En este contexto, los datos del Fondo Monetario Internacional (FMI) revelan que la participación del dólar en las reservas de los bancos centrales a nivel global ha mostrado una tendencia a la baja. En 2005, el dólar representaba el 64,9% del total de reservas, mientras que se proyecta que esta cifra se reduzca al 56,7% para finales de 2025. A pesar de estas cifras, los avances hacia una desdolarización no son definitivos. El euro, aunque es la segunda moneda más utilizada, ha caído a un 20% de las reservas, un descenso significativo en comparación con cifras anteriores. Por su parte, el yuan renminbi se mantiene en un modesto 2%.

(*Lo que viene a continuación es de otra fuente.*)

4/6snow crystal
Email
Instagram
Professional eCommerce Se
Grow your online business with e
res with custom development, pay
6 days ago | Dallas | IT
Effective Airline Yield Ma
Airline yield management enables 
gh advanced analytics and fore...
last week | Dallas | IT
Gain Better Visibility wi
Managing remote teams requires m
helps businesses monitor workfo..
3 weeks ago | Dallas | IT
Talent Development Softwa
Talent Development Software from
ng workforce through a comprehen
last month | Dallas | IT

La analista internacional María Haro Sly ha comentado que, a pesar de la disminución del porcentaje de reservas en dólares, el comercio bilateral sigue siendo dominado casi en su totalidad por esta moneda. Sly describe la hegemonía del dólar como un "privilegio exorbitante" que no puede entenderse únicamente desde una perspectiva económica convencional. En su opinión, el hecho de que EE. UU. sea el país más endeudado del mundo contradice la idea de que su fortaleza económica provenga de la estabilidad de su moneda.

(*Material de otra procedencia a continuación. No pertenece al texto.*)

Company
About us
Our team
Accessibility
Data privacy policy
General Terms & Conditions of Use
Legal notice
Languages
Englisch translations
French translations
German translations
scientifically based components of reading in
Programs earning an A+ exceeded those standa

Federico Vaccarezza, economista y secretario del Departamento de Europa en el Instituto de Relaciones Internacionales de la Universidad Nacional de La Plata, refuerza esta visión, señalando que el dólar continúa siendo el rey indiscutido en múltiples aspectos: reservas internacionales, deudas soberanas, financiamiento bancario y mercados de capitales. En su análisis, Vaccarezza menciona que incluso el petróleo sigue siendo mayormente comercializado en dólares, lo que reafirma la importancia de esta moneda en tiempos de crisis global, donde el dólar se convierte en el refugio preferido por los inversores.

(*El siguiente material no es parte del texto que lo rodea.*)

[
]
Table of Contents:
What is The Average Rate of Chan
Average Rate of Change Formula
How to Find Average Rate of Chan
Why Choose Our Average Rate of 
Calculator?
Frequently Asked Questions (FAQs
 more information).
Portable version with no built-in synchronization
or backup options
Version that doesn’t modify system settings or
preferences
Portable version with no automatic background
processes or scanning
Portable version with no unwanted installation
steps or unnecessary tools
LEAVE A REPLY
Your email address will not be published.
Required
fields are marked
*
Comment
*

Sin embargo, el economista reconoce que, aunque están emergiendo alternativas, no existe una moneda que pueda reemplazar al dólar en términos de su influencia y aceptación a nivel mundial. Esto plantea un interrogante sobre el futuro de la economía global y la posibilidad de que otras monedas, como el yuan, puedan alcanzar un estatus similar al del dólar.
Respecto al yuan, Haro Sly subraya que, a pesar de que China posee la infraestructura financiera necesaria para activar mecanismos de swaps con más de 40 países, su uso en el comercio bilateral permanece como una fracción menor. La analista considera que la internacionalización del yuan enfrenta obstáculos significativos, dado que el sistema bancario chino está fuertemente regulado por el Estado, lo que limita la convertibilidad y disponibilidad de la moneda en contextos internacionales, salvo en lugares como Hong Kong. Esto plantea un desafío adicional para aquellos que ven al yuan como una alternativa viable al dólar en un futuro cercano.
En conclusión, el panorama monetario global está en constante evolución y, aunque el dólar enfrenta desafíos significativos, su papel como reserva de valor parece estar consolidado por el momento. Las discusiones sobre la desdolarización son pertinentes, pero el camino hacia una economía global menos dependiente del dólar aún parece largo y complejo.